The Heunsberg is a 145 meter high hill in the South Limburg area of the Netherlands, part of the municipality of Valkenburg aan de Geul. The hill is located directly south of the center of Valkenburg and the hamlet of Neerhem. The hill extends from the Sibbergrubbe in the east (with the Biebosch behind it) to the Daalhemerweg in the west. The Heunsberg in addition runs south to the village of Sibbe. The hill is a northern extension of the Margraten Plateau. On the northeast side the hill is bordered by the Geuldal.

== Etymology ==
The toponym Heunsberg is probably derived from Heinsberg. From the early twelfth century, the lords of Valkenburg, who inhabited the castle on the Heunsberg, descended from the House of Valkenburg-Heinsberg. In 1085, Goswin I, the Count of Heinsberg is mentioned as "Gozwinus [...] de castello quod dictir Hennesberg" (Goswin from the Castle of Heinsberg).

== Tourist attractions ==
There are a number of tourist attractions on and in the Heunsberg. These are:
- The ruins of Valkenburg Castle, with the Castle Quarry and Velvet Cave located below it, on a northern area of the Heunsberg. Notable to be the only castle in the Netherlands built on a hill.
- A model coal mine and the Feestgrot (a restaurant located in a cave) in the Grotto of Daalhem (Daalhemergroeve), both also open to the public, on the west side of the hill.
- There is a toboggan path present at the Heunsberg hill with two tracks.
- A laser-tag facility is located in a cave beneath Heunsberg hill.

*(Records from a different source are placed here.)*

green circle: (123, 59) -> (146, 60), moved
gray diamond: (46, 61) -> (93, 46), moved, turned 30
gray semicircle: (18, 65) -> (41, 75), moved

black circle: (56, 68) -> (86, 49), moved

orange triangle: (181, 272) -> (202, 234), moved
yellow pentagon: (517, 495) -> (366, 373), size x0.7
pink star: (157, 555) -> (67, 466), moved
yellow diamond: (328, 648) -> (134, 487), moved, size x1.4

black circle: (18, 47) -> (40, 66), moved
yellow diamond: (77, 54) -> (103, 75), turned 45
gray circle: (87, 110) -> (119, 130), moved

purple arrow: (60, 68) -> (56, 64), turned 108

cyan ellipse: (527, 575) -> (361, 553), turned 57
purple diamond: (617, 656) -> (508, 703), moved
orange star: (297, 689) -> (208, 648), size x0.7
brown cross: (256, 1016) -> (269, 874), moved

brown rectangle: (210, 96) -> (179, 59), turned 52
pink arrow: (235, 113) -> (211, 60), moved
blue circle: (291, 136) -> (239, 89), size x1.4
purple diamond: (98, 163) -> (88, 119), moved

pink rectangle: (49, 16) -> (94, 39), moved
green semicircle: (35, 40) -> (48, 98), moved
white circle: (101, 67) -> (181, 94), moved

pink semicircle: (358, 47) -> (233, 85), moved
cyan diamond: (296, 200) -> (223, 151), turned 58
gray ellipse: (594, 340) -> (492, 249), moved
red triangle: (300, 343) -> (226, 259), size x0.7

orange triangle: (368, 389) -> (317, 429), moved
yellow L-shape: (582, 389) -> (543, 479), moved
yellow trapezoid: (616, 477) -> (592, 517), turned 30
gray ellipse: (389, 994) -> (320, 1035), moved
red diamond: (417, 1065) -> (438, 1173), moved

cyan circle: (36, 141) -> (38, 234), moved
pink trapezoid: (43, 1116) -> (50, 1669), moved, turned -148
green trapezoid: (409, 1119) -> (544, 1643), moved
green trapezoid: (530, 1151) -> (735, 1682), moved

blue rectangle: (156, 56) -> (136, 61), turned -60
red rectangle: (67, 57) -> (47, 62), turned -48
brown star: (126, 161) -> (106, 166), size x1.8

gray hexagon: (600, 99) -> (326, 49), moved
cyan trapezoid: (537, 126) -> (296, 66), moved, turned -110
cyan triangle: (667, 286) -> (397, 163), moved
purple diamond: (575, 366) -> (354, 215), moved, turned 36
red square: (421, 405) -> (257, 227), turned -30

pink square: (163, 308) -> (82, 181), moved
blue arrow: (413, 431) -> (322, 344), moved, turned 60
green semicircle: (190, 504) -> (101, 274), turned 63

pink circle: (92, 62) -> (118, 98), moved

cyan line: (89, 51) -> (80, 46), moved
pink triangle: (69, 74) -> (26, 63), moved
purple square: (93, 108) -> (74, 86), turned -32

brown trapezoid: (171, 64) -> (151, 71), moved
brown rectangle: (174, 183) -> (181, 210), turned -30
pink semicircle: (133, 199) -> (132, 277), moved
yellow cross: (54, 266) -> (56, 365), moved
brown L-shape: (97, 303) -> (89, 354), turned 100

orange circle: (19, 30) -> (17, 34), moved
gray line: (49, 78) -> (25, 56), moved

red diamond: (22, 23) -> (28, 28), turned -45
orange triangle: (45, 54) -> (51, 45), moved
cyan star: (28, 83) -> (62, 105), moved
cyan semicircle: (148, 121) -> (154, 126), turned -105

The old Jewish cemetery of Valkenburg lies on the slope near the castle ruins. There is also a camping site on near the Heunsberg.

=== Former attractions ===
The Wilhelminatoren, a Rijksmonument that stood upon the Heunsberg suddenly collapsed on March 16, 2025. The tower reportedly had a zipline for tourists, and was a popular destination for locals, with views from the tower being able to see the City of Aachen on a clear day. The historical lookout tower was closed for maintenance at the time of the collapse.